§ **Requirement**
Locate every line below that contains the word "vous" and copy it.

+++ Exercise input

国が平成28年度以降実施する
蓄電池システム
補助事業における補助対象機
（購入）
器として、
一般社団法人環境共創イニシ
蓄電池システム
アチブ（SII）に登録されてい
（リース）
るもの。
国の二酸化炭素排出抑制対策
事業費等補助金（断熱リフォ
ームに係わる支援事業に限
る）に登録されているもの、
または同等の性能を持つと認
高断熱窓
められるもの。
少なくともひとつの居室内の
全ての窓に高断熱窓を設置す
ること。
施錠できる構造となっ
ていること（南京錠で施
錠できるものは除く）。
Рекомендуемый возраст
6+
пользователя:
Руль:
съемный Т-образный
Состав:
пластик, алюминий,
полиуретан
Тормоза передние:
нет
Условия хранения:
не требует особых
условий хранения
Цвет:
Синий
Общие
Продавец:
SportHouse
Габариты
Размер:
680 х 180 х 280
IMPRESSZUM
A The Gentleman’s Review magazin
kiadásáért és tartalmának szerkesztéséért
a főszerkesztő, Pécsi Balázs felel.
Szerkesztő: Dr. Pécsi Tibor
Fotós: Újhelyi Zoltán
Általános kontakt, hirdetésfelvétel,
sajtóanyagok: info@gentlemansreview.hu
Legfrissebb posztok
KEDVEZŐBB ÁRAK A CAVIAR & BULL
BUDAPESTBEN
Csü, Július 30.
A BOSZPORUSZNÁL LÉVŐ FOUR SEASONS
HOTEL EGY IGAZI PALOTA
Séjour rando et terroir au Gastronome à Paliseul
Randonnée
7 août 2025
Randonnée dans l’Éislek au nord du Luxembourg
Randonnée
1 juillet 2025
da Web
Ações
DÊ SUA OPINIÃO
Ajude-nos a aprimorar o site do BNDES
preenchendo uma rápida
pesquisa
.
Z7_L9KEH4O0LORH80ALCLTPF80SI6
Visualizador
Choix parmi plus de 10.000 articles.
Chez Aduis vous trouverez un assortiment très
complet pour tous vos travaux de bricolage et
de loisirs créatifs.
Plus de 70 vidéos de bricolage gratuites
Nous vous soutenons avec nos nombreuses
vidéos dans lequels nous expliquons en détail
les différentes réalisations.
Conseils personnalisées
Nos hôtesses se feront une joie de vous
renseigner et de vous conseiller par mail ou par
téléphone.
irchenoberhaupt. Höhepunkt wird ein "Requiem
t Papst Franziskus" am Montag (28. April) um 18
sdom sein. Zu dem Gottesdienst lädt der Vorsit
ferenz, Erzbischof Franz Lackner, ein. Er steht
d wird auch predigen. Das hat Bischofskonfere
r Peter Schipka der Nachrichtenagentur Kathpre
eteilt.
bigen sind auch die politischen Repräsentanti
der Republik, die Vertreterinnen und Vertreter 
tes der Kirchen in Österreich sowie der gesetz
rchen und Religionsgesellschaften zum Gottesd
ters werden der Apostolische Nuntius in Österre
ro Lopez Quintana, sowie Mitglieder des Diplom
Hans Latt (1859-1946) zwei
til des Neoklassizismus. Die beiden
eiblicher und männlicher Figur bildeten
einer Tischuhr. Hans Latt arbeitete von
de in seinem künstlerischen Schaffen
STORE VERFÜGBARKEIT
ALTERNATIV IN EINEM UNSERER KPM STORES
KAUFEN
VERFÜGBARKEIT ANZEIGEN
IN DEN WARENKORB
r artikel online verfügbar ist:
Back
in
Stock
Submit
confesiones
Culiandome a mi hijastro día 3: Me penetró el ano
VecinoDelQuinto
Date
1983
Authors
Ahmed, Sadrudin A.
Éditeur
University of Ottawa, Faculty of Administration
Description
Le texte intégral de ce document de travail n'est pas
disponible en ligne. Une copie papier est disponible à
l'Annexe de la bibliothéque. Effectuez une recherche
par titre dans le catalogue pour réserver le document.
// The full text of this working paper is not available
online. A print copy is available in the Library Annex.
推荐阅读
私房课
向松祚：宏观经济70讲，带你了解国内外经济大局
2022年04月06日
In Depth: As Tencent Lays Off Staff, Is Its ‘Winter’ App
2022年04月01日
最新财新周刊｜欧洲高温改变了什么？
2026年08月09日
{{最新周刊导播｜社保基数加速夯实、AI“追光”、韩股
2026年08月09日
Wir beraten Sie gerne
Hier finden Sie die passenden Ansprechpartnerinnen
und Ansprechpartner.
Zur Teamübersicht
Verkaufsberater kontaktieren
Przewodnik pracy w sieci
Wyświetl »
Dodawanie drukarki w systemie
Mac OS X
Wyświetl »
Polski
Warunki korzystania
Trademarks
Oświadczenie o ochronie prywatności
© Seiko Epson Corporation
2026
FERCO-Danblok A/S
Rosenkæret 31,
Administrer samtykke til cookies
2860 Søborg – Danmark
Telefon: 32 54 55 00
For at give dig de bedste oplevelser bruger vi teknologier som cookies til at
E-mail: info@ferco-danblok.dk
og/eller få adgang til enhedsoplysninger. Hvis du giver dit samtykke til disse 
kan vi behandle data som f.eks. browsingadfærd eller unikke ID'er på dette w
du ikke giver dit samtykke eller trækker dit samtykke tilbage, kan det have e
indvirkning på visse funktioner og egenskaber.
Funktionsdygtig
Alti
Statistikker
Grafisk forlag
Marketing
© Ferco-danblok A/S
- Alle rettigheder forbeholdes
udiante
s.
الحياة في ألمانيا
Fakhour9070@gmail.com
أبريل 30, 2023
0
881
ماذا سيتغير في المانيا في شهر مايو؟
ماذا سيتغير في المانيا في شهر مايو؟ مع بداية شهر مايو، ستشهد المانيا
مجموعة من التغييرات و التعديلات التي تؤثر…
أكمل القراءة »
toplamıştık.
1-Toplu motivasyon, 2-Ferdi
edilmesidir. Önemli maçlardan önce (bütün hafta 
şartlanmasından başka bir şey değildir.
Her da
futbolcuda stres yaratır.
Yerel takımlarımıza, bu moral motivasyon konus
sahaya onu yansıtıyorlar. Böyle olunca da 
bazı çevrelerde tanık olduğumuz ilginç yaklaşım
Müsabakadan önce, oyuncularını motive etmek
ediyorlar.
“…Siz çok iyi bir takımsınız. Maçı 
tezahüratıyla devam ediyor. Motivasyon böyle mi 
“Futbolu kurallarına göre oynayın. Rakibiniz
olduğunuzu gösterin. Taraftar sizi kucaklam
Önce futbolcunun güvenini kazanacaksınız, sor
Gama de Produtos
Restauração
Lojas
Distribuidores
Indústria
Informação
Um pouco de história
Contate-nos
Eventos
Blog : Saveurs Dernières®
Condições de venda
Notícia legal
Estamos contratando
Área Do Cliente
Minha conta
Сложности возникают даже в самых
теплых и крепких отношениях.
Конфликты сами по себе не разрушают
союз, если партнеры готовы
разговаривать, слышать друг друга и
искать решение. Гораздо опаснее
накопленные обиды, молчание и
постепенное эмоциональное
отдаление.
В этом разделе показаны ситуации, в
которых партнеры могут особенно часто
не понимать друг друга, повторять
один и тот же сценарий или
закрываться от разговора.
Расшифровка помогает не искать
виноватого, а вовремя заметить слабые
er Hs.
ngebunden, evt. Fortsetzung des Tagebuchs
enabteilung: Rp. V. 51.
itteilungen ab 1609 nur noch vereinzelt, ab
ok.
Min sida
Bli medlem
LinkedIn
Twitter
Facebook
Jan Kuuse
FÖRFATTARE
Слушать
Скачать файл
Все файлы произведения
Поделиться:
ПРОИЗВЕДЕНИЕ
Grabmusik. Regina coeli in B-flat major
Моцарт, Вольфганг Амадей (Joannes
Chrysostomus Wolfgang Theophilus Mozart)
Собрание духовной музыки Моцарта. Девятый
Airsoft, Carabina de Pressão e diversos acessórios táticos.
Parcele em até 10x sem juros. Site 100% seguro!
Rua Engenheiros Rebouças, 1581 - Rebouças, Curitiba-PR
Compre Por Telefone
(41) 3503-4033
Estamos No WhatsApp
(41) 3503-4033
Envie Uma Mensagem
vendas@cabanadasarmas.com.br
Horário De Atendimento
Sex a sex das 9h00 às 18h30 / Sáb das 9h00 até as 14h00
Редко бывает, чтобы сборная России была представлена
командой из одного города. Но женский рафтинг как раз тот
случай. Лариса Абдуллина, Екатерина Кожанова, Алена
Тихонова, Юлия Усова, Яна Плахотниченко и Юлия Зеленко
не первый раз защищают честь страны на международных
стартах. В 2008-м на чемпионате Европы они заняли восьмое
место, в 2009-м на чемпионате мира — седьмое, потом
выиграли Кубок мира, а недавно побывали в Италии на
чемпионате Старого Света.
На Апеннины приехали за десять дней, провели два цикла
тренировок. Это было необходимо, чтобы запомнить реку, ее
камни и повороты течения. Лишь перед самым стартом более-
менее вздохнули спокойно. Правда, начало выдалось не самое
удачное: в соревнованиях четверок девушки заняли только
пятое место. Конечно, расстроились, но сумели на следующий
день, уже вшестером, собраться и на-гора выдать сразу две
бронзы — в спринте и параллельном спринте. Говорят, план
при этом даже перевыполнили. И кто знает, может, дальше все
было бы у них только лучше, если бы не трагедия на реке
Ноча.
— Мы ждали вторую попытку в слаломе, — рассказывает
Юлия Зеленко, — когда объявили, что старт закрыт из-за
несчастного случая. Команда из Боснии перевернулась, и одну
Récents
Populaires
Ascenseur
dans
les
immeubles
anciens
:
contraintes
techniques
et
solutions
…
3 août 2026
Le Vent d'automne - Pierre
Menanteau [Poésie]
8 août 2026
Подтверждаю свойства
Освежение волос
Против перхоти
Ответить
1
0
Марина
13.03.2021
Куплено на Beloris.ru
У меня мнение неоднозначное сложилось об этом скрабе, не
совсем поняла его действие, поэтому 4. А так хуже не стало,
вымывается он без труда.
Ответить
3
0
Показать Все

++++++

§ **Answer space**
Chez Aduis vous trouverez un assortiment très
Nous vous soutenons avec nos nombreuses
Nos hôtesses se feront une joie de vous
renseigner et de vous conseiller par mail ou par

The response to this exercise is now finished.